Reproduce all the records word for word. Omit images.

=== Exercise data ===

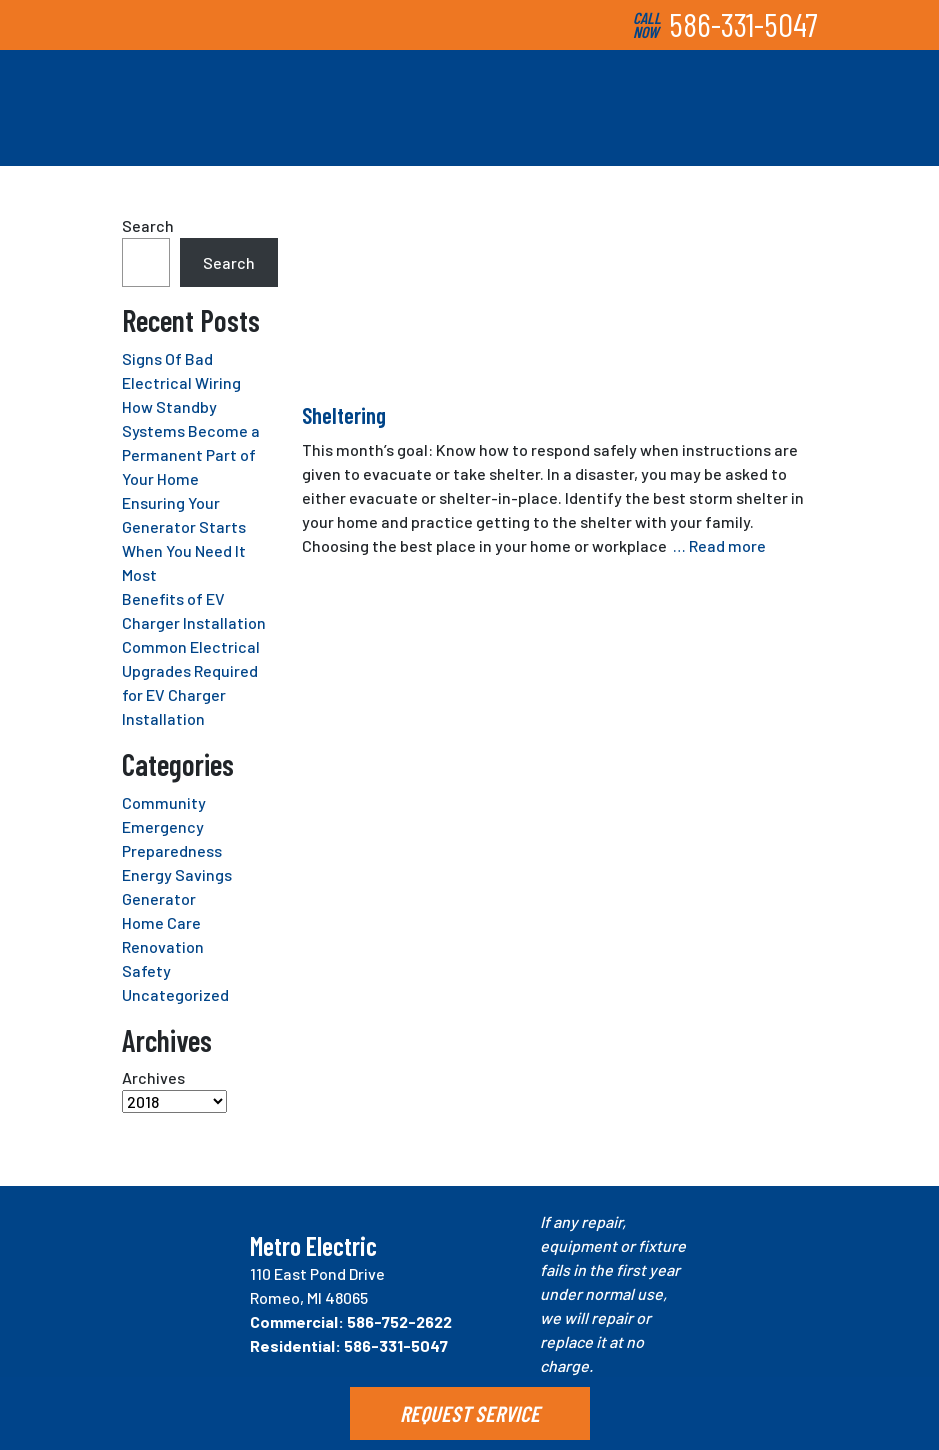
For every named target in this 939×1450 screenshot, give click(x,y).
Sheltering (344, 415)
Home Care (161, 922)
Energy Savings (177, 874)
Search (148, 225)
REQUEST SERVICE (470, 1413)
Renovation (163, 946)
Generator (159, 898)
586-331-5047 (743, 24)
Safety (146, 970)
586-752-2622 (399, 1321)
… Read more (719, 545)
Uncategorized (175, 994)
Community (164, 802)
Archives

===

### Solution
For every named target in this 939×1450 screenshot, give click(x,y).
Sheltering (344, 415)
Home Care (161, 922)
Energy Savings (177, 874)
Search (148, 225)
REQUEST SERVICE (470, 1413)
Renovation (163, 946)
Generator (159, 898)
586-331-5047 (743, 24)
Safety (146, 970)
586-752-2622 (399, 1321)
… Read more (719, 545)
Uncategorized (175, 994)
Community (164, 802)
Archives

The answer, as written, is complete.